The expected answer is a single number, namely how many lines in the data below hold the word "mjesnih".
....
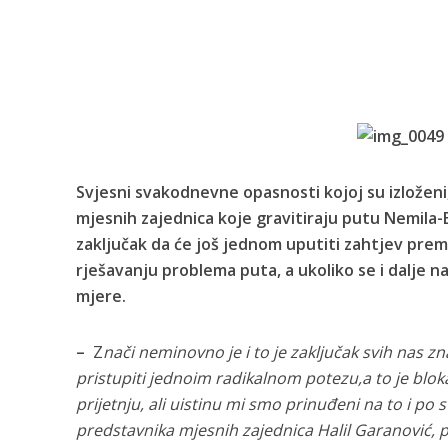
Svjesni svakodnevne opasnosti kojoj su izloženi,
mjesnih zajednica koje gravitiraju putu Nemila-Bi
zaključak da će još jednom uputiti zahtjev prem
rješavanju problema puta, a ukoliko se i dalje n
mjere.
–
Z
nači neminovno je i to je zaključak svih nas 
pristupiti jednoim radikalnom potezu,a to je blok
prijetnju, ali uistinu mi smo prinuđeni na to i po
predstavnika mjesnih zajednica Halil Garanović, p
....
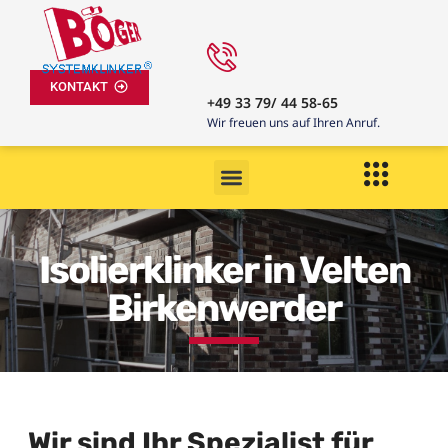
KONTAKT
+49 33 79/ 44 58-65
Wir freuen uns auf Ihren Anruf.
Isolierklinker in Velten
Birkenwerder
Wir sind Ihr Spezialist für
....
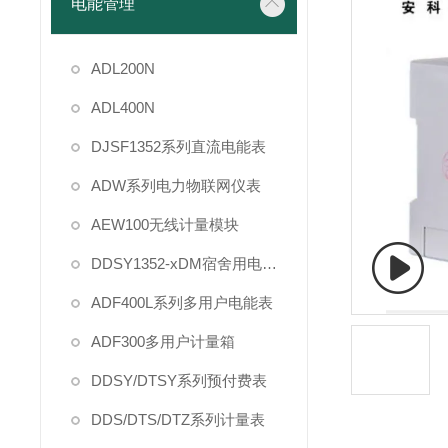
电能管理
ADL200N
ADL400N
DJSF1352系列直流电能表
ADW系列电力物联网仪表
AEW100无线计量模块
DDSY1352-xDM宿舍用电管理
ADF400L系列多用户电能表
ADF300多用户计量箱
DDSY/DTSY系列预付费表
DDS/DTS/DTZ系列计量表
....
Result below
2